If things feel a little droopy in New York, it ain’t just the heat -- it’s the Surrealists! The Guggenheim Museum is filled with symbolic phalluses, all castrated, deflated or stacked on skewers by Louise Bourgeois. Never has the spiral concrete womb so resembled a vast beehive, with queen Louise in its center.
Down at the Museum of Modern Art are Salvador Dali’s famous melting clocks and oystery self-portraits, well-known emblems of his own impotency, in "Dali: Painting and Film." It’s a great show, with the galleries converted into a series of spacious theater spaces for Dali’s movies: Un Chien andalou (1929), L’Âge d’or (1930), the dream-sequence clip from Alfred Hitchcock’s Spellbound (1944), Andy Warhol’s 1966 screen test.
Especially bizarre is the cartoon Destino (1946), a seven-minute-long Disney-Dali mashup that Dali did some fabulous drawings for, but that was only finished by the cartoon giant in 2003. Imagine Snow White dancing around a Dali landscape to an atonal symphony, and you pretty much got it. (As for press stills, there are none; no doubt Disney, famous for suing kindergartens for painting Mickey Mouse on their walls without permission, has some corporate policy against it.)
Best of all is Dali’s Chaos and Creation (1960), a 17-minute-long black-and-white video made with Philippe Halsman as a televised greeting to an avant-garde conference.

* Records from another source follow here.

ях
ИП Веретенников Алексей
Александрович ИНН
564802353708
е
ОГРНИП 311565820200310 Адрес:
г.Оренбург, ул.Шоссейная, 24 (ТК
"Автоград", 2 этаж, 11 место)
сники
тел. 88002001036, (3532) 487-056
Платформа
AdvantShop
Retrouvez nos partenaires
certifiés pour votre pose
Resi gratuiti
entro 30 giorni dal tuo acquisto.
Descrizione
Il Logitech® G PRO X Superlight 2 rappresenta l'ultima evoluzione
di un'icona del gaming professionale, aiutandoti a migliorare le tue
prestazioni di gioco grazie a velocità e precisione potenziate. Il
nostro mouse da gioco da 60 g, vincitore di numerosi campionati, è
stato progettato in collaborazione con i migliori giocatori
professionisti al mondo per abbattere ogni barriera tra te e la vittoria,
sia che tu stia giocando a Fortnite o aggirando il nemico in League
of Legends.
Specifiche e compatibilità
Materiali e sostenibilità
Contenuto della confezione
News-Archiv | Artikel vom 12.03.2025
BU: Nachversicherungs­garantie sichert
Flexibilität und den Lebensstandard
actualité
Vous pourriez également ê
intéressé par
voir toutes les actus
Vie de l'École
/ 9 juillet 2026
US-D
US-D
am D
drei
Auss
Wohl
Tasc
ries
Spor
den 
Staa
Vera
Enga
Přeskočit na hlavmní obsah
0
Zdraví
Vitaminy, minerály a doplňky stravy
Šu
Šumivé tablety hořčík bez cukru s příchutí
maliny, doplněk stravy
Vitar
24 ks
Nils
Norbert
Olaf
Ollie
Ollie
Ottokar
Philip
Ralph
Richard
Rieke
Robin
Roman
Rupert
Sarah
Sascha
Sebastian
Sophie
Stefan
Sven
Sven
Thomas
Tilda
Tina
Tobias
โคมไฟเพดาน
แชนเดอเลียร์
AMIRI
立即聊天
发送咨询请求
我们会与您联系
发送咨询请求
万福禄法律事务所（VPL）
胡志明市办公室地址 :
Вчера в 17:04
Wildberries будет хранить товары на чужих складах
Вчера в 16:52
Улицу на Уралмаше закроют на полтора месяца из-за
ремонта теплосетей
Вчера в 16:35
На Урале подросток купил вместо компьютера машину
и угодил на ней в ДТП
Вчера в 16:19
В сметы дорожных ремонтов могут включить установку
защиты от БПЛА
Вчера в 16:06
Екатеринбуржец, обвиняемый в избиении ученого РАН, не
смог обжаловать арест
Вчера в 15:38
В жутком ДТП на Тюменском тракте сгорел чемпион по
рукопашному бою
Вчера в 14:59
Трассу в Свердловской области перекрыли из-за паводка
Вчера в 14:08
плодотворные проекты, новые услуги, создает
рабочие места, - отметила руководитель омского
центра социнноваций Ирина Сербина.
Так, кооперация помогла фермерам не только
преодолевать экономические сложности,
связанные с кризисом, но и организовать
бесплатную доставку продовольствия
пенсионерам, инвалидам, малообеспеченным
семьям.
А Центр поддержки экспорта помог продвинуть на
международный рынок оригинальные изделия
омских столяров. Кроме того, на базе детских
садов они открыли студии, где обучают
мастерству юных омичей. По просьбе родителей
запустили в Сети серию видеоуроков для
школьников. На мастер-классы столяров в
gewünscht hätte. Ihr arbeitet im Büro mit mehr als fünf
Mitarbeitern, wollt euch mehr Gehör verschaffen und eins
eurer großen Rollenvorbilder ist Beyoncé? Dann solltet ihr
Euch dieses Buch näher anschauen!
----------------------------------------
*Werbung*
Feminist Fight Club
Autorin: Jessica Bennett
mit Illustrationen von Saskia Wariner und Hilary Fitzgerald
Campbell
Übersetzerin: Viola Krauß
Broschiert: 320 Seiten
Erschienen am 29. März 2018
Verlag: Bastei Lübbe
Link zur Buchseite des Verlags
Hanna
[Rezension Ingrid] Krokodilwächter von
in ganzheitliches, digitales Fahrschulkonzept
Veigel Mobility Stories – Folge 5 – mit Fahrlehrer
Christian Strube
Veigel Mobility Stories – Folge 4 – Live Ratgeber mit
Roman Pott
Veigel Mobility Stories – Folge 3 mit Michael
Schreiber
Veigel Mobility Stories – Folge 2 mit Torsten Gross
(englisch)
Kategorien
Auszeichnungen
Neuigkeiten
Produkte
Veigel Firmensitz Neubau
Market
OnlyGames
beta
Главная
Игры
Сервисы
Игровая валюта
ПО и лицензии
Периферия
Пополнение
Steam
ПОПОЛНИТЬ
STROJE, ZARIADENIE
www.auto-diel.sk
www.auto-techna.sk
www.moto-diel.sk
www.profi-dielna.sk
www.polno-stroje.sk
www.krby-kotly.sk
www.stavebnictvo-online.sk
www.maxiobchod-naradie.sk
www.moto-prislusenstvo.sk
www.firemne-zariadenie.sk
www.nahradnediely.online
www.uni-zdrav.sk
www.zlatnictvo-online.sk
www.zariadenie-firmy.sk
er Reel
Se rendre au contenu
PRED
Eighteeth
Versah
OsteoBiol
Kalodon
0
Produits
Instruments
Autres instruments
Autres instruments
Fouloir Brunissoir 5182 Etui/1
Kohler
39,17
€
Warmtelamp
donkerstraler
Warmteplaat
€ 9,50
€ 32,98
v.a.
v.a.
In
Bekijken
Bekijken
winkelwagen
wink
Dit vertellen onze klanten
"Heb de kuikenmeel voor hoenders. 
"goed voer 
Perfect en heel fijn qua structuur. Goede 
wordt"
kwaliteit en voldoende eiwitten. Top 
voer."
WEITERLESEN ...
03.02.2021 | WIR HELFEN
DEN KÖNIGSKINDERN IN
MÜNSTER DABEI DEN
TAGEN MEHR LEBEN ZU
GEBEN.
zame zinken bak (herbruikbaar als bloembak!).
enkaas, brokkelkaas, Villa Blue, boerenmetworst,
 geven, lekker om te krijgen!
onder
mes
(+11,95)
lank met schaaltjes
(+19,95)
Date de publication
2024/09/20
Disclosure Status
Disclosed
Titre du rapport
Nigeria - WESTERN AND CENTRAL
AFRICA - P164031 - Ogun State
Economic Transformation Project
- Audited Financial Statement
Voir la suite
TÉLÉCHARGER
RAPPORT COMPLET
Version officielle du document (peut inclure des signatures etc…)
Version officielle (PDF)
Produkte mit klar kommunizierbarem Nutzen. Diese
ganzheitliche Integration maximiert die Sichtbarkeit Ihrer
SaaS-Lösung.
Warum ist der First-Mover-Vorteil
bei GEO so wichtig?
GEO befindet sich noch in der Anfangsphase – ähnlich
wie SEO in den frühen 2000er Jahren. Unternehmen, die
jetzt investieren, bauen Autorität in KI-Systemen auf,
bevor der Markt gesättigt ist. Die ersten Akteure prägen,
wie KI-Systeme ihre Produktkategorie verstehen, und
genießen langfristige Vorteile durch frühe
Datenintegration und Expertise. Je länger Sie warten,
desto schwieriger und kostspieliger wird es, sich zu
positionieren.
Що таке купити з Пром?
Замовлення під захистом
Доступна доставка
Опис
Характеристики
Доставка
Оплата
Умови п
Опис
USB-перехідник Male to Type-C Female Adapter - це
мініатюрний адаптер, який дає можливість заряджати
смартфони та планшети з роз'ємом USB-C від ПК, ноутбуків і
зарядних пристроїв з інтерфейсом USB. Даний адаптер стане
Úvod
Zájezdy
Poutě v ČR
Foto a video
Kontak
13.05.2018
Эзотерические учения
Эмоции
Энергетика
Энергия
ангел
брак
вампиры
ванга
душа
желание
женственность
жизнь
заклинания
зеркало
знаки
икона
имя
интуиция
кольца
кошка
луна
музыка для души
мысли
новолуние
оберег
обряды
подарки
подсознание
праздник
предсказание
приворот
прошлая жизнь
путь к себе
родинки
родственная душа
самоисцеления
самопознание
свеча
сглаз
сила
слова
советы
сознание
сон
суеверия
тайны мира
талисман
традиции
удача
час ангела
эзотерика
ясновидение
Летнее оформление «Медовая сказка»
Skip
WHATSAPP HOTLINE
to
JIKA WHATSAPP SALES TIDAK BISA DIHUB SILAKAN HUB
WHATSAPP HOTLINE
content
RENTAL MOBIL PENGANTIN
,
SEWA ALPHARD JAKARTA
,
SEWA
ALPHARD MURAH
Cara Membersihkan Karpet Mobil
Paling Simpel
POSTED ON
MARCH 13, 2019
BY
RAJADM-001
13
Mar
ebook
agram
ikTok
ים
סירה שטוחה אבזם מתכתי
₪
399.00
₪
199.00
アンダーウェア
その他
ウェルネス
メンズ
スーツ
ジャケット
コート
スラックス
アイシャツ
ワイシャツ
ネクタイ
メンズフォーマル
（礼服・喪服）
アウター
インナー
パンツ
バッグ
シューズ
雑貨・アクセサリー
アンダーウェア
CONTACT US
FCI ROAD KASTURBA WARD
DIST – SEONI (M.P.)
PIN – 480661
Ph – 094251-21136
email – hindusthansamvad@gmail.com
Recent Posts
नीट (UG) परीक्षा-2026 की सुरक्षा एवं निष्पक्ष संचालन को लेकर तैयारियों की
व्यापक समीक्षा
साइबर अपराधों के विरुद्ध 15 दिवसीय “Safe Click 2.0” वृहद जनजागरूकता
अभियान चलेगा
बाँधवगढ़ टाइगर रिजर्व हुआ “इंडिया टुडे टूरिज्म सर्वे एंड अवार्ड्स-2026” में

Like a demented Ed Sullivan, Dali presents an easel holding a Piet Mondrian painting, which dissolves into an actual pigsty, with real pigs in one square, a model in an evening gown in another and a motorcycle in a third. Paging Aaron Young!
At the press preview, the Dali scholar Frédérique Camille Joseph-Lowery, who is organizing a show of Dali’s theater works for the Godwin-Ternbach Museum at Queens College in Flushing, pointed out that Dali himself didn’t use the Catalonian acute accent over the "i" in his name -- and so neither will we. What a relief.